Let $\struct {V, \norm \cdot_V}$ and $\struct {U, \norm \cdot_U}$ be normed vector spaces.

Let $A : V \to U$ be a linear transformation.

We say that $A$ is a bounded linear transformation if and only if:

there exists $c > 0$ such that $\norm {A v}_U \le c \norm v_V$ for each $v \in V$.

### Inner Product Space

Let $\struct {V, \innerprod \cdot \cdot_V}$ and $\struct {U, \innerprod \cdot \cdot_U}$ be inner product spaces.

Let $\norm \cdot_V$ and $\norm \cdot_U$ be the inner product norms of $V$ and $U$ respectively.

Let $A : V \to U$ be a linear transformation.

We say that $A$ is a bounded linear transformation if and only if:

there exists $c > 0$ such that $\norm {A v}_U \le c \norm v_V$ for each $v \in V$.

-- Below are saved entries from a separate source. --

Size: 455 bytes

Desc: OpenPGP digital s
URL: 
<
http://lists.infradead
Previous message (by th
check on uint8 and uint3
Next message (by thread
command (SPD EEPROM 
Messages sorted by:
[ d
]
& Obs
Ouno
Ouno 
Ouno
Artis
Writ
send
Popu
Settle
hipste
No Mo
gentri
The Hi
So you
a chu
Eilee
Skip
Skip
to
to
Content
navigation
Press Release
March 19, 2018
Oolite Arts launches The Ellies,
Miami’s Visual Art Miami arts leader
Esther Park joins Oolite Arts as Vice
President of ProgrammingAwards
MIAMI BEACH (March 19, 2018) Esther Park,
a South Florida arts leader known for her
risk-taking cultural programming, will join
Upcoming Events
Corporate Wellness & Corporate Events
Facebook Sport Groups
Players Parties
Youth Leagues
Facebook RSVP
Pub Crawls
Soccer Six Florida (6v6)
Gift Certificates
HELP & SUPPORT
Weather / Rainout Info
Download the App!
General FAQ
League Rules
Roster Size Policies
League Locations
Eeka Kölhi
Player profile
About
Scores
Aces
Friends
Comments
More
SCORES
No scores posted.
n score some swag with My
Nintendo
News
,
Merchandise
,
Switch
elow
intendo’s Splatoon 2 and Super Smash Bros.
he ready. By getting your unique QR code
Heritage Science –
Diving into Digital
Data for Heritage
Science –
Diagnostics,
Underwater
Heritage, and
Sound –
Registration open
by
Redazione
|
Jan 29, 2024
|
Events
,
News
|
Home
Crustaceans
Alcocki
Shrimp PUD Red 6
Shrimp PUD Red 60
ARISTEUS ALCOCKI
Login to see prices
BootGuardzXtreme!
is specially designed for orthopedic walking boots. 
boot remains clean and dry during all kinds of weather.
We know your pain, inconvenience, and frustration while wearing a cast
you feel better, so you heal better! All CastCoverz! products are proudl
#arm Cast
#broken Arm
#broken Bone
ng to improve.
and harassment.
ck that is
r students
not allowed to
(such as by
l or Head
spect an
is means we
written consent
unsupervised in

### Topological Vector Space

Let $\GF \in \set {\R, \C}$.

Let $X$ and $Y$ be topological vector spaces over $\GF$.

Let $T : X \to Y$ be a linear transformation.

We say that $T$ is a bounded linear transformation if and only if:

for each von Neumann-bounded subset $E$ of $X$, $T \sqbrk E$ is von Neumann-bounded.